* [Work instructions]: Report, as a bare number, how many lines of the entries below contain "marché".

* [Given entries]:
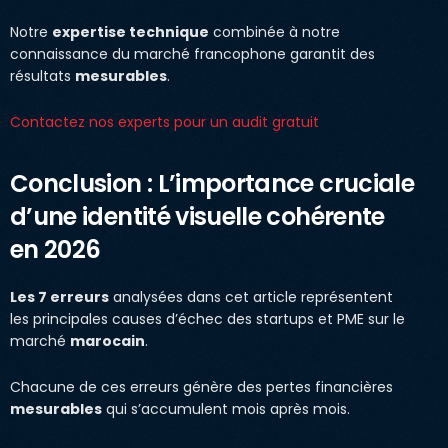
Notre
expertise technique
combinée à notre
connaissance du marché francophone garantit des
résultats
mesurables
.
Contactez nos experts pour un audit gratuit
Conclusion : L’importance cruciale
d’une identité visuelle cohérente
en 2026
Les 7 erreurs
analysées dans cet article représentent
les principales causes d’échec des startups et PME sur le
marché
marocain
.
Chacune de ces erreurs génère des pertes financières
mesurables
qui s’accumulent mois après mois.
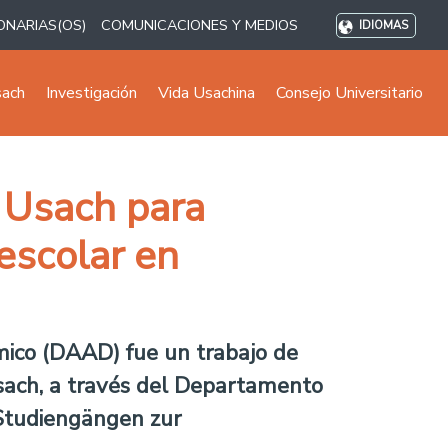
ONARIAS(OS)
COMUNICACIONES Y MEDIOS
IDIOMAS
sach
Investigación
Vida Usachina
Consejo Universitario
 Usach para
escolar en
émico (DAAD) fue un trabajo de
 Usach, a través del Departamento
 Studiengängen zur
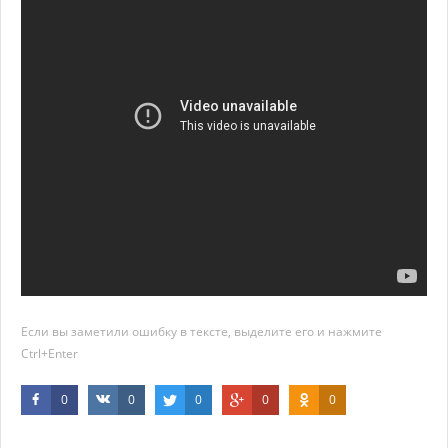
Если вы заметили ошибку в тексте, выделите его и нажмите
Ctrl+Enter
0
0
0
0
0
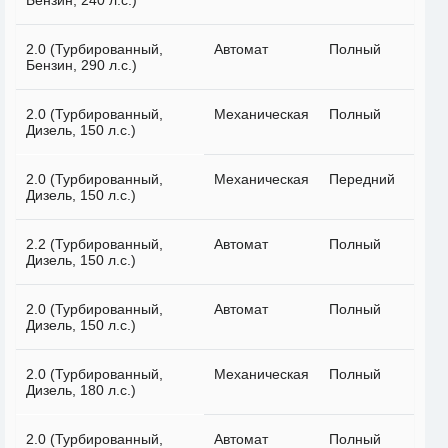
Бензин, 240 л.с.)
2.0 (Турбированный,
Автомат
Полный
Бензин, 290 л.с.)
2.0 (Турбированный,
Механическая
Полный
Дизель, 150 л.с.)
2.0 (Турбированный,
Механическая
Передний
Дизель, 150 л.с.)
2.2 (Турбированный,
Автомат
Полный
Дизель, 150 л.с.)
2.0 (Турбированный,
Автомат
Полный
Дизель, 150 л.с.)
2.0 (Турбированный,
Механическая
Полный
Дизель, 180 л.с.)
2.0 (Турбированный,
Автомат
Полный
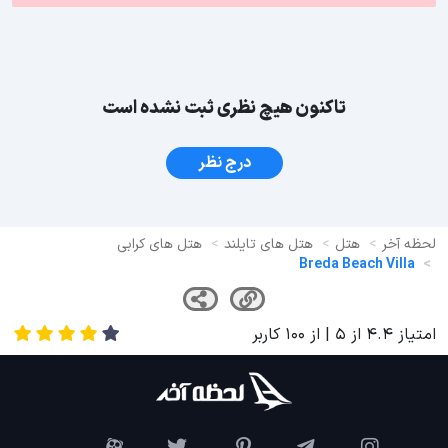
تاکنون هیچ نظری ثبت نشده است
درج نظر
لحظه آخر
هتل
هتل های تایلند
هتل های کرابی
Breda Beach Villa
امتیاز
4.4
از
5
| از
100
کاربر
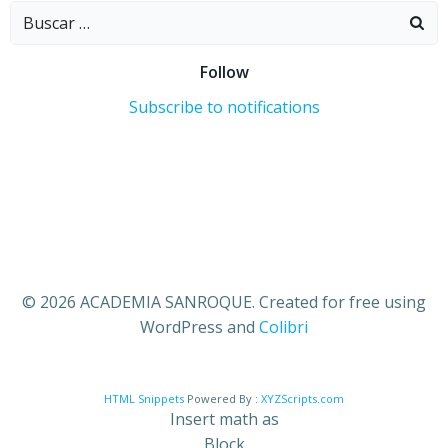
Buscar:
Follow
Subscribe to notifications
© 2026 ACADEMIA SANROQUE. Created for free using
WordPress and
Colibri
HTML Snippets
Powered By :
XYZScripts.com
Insert math as
Block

* [Response below]: 2